Since 2006, Gerald and his wife Mary have been living in Westfield, Indiana, where he enjoys gardening, golfing, playing card games with his grandchildren, and indulging an eclectic taste in literature, from nineteenth-century Russian novels to John Grisham mysteries. He and Mary enjoy traveling and recently toured Paraguay with a group of friends from their church, First Mennonite of Indianapolis.

About the Editor

Shari Wagner started writing poems the year she was in Somalia. As an eighth grader, she started pecking out metaphors about the desert on the same manual typewriter her mother used to give typing lessons to her Somali students. Shari wanted to capture the harsh and desolate beauty of a landscape that stood in contrast to the maple-lined streets of Goshen, Indiana, where she was born, and to the cornfields that surrounded her wooded home near Markle. She didn’t know it then, but Somalia is a land of poets where proverbs are used extensively and personal honor hinges on an ability to compose and recite poems.
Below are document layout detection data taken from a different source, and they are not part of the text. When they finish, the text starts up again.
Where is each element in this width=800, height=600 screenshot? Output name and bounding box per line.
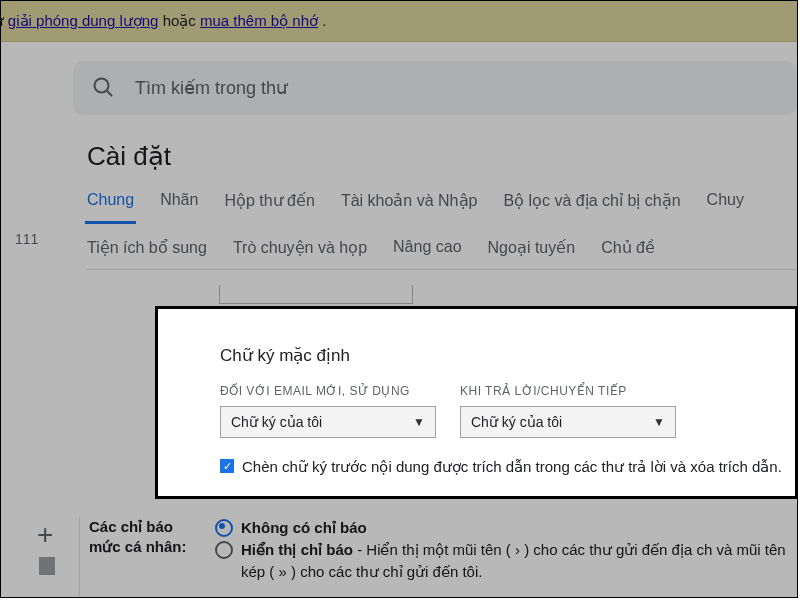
reply-forward-signature-select[interactable]: Chữ ký của tôi ▼ [460, 406, 676, 438]
new-email-signature-value: Chữ ký của tôi [231, 414, 322, 430]
sidebar-divider [79, 517, 80, 597]
buy-more-storage-link[interactable]: mua thêm bộ nhớ [200, 12, 318, 29]
page-title: Cài đặt [87, 141, 171, 172]
default-signature-highlight-panel: Chữ ký mặc định ĐỐI VỚI EMAIL MỚI, SỬ DỤ… [155, 306, 798, 499]
tab-chung[interactable]: Chung [87, 191, 134, 210]
search-icon [91, 75, 117, 101]
show-indicators-radio[interactable] [215, 541, 233, 559]
tab-t-i-kho-n-v-nh-p[interactable]: Tài khoản và Nhập [341, 191, 478, 210]
reply-forward-signature-value: Chữ ký của tôi [471, 414, 562, 430]
svg-line-1 [107, 91, 112, 96]
sidebar-count: 111 [15, 231, 38, 247]
tab-tr-chuy-n-v-h-p[interactable]: Trò chuyện và họp [233, 238, 367, 257]
no-indicators-radio[interactable] [215, 519, 233, 537]
tab-chuy[interactable]: Chuy [707, 191, 744, 210]
tab-b-l-c-v-a-ch-b-ch-n[interactable]: Bộ lọc và địa chỉ bị chặn [503, 191, 680, 210]
search-placeholder: Tìm kiếm trong thư [135, 77, 287, 99]
insert-signature-before-quoted-label: Chèn chữ ký trước nội dung được trích dẫ… [242, 456, 782, 479]
settings-tabs: ChungNhãnHộp thư đếnTài khoản và NhậpBộ … [87, 191, 797, 270]
signature-defaults-title: Chữ ký mặc định [220, 345, 787, 366]
free-up-storage-link[interactable]: giải phóng dung lượng [8, 12, 159, 29]
banner-text-mid: hoặc [163, 12, 200, 29]
truncated-input-fragment [219, 285, 413, 304]
chevron-down-icon: ▼ [653, 415, 665, 429]
app-frame: ờ. Hãy thử giải phóng dung lượng hoặc mu… [0, 0, 798, 598]
search-input[interactable]: Tìm kiếm trong thư [73, 61, 797, 115]
tab-ch-[interactable]: Chủ đề [601, 238, 655, 257]
storage-warning-banner: ờ. Hãy thử giải phóng dung lượng hoặc mu… [1, 1, 797, 42]
sidebar-item-fragment [39, 557, 55, 575]
tab-h-p-th-n[interactable]: Hộp thư đến [224, 191, 314, 210]
personal-indicators-section: Các chỉ báo mức cá nhân: Không có chỉ bá… [89, 517, 797, 582]
tab-n-ng-cao[interactable]: Nâng cao [393, 238, 462, 257]
chevron-down-icon: ▼ [413, 415, 425, 429]
tab-ngo-i-tuy-n[interactable]: Ngoại tuyến [488, 238, 576, 257]
tab-ti-n-ch-b-sung[interactable]: Tiện ích bổ sung [87, 238, 207, 257]
no-indicators-label: Không có chỉ báo [241, 519, 367, 536]
reply-forward-signature-label: KHI TRẢ LỜI/CHUYỂN TIẾP [460, 384, 676, 398]
personal-indicators-label-2: mức cá nhân: [89, 537, 201, 557]
banner-text-suffix: . [322, 12, 326, 29]
banner-text-frag: ờ. Hãy thử [1, 12, 8, 29]
new-email-signature-label: ĐỐI VỚI EMAIL MỚI, SỬ DỤNG [220, 384, 436, 398]
new-email-signature-select[interactable]: Chữ ký của tôi ▼ [220, 406, 436, 438]
personal-indicators-label-1: Các chỉ báo [89, 517, 201, 537]
svg-point-0 [95, 79, 109, 93]
show-indicators-label: Hiển thị chỉ báo [241, 541, 353, 558]
insert-signature-before-quoted-checkbox[interactable]: ✓ [220, 459, 234, 473]
tab-nh-n[interactable]: Nhãn [160, 191, 198, 210]
compose-or-add-button[interactable]: + [37, 519, 53, 551]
Evening Chore, Shari’s first book of poems, was published in 2005 by DreamSeeker Books (imprint of Cascadia Publishing House), and her poems have appeared in numerous magazines, including The Christian Century, Christianity & Literature, North American Review, Southern Poetry Review, and Black Warrior Review.  An upcoming issue of Shenandoah will include her  essay, “Camels, Cowries & a Poem for Aisha,” written in memory of Aisha Ibrahim Duhulow, a thirteen-year-old Somali girl stoned to death last year in Kismayu. Over the years, she has received six grants from the Indiana Arts Commission and two fellowships from the Arts Council of Indianapolis. She holds a B.A. in English and Communication from Goshen College and an M.F.A. in Creative Writing from Indiana University.

Shari teaches poetry writing for the Writers’ Center of Indiana and lives in Westfield, Indiana, with her husband Chuck, a poet and English teacher, and daughters Vienna and Iona. The whole family enjoys excursions to Indiana’s state parks.

About the Artist

In creating her Sufi-inspired, camel mandala (see cover), Vienna incorporated various details related to Somalia and to this book:  minarets, acacia trees, the Somali flag, an Islamic design, and the Arabic translation of "A Hundred Camels."  She learned how to draw mandalas from her high school art teacher, Joe Cancilla.